__Provided data__:
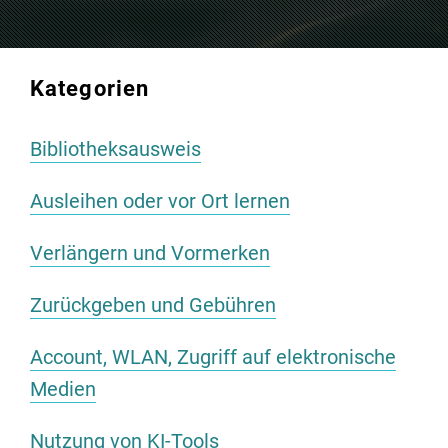
Kategorien
Bibliotheksausweis
Ausleihen oder vor Ort lernen
Verlängern und Vormerken
Zurückgeben und Gebühren
Account, WLAN, Zugriff auf elektronische
Medien
Nutzung von KI-Tools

__What the exercise asks__: Your answer must be the records above, word for word, with no pictures.

__Answer to this problem__:
Kategorien
Bibliotheksausweis
Ausleihen oder vor Ort lernen
Verlängern und Vormerken
Zurückgeben und Gebühren
Account, WLAN, Zugriff auf elektronische
Medien
Nutzung von KI-Tools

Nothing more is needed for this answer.